# WHAT TO WORK ON
Check each line of the entries below for the word "youtu", and copy the lines that have it.
____________________
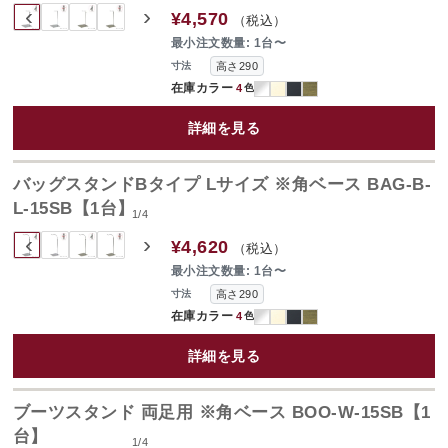
‹
›
¥4,570
（税込）
最小注文数量: 1台〜
高さ290
寸法
在庫カラー
4
色
詳細を見る
バッグスタンドBタイプ Lサイズ ※角ベース BAG-B-
L-15SB【1台】
1
/
4
‹
›
¥4,620
（税込）
最小注文数量: 1台〜
高さ290
寸法
在庫カラー
4
色
詳細を見る
ブーツスタンド 両足用 ※角ベース BOO-W-15SB【1
台】
1
/
4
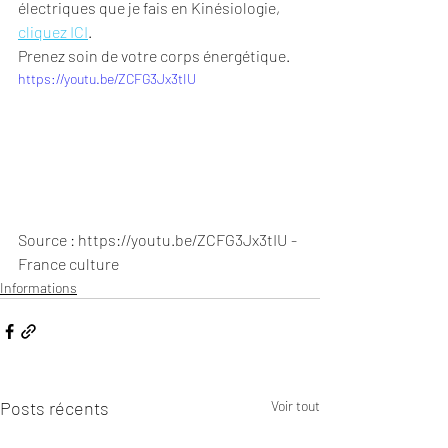
électriques que je fais en Kinésiologie, 
cliquez ICI
.
Prenez soin de votre corps énergétique. 
https://youtu.be/ZCFG3Jx3tIU
Source : https://youtu.be/ZCFG3Jx3tIU - 
France culture
Informations
Posts récents
Voir tout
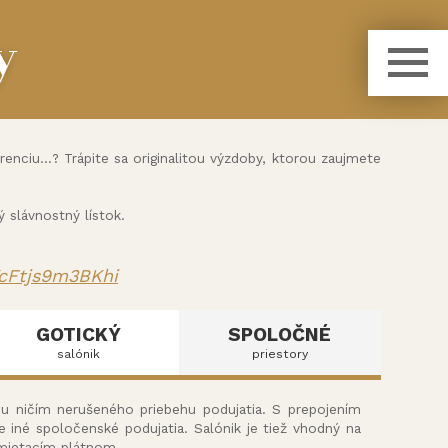
y
nciu...? Trápite sa originalitou výzdoby, ktorou zaujmete
slávnostný lístok.
YcFtjs9m3BKhi
GOTICKÝ
SPOLOČNÉ
salónik
priestory
ou ničím nerušeného priebehu podujatia. S prepojením
e iné spoločenské podujatia. Salónik je tiež vhodný na
emietacím plátnom.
____________________
# RESPONSE
https://youtu.be/ZCFG3Jx3tIU
Source : https://youtu.be/ZCFG3Jx3tIU - 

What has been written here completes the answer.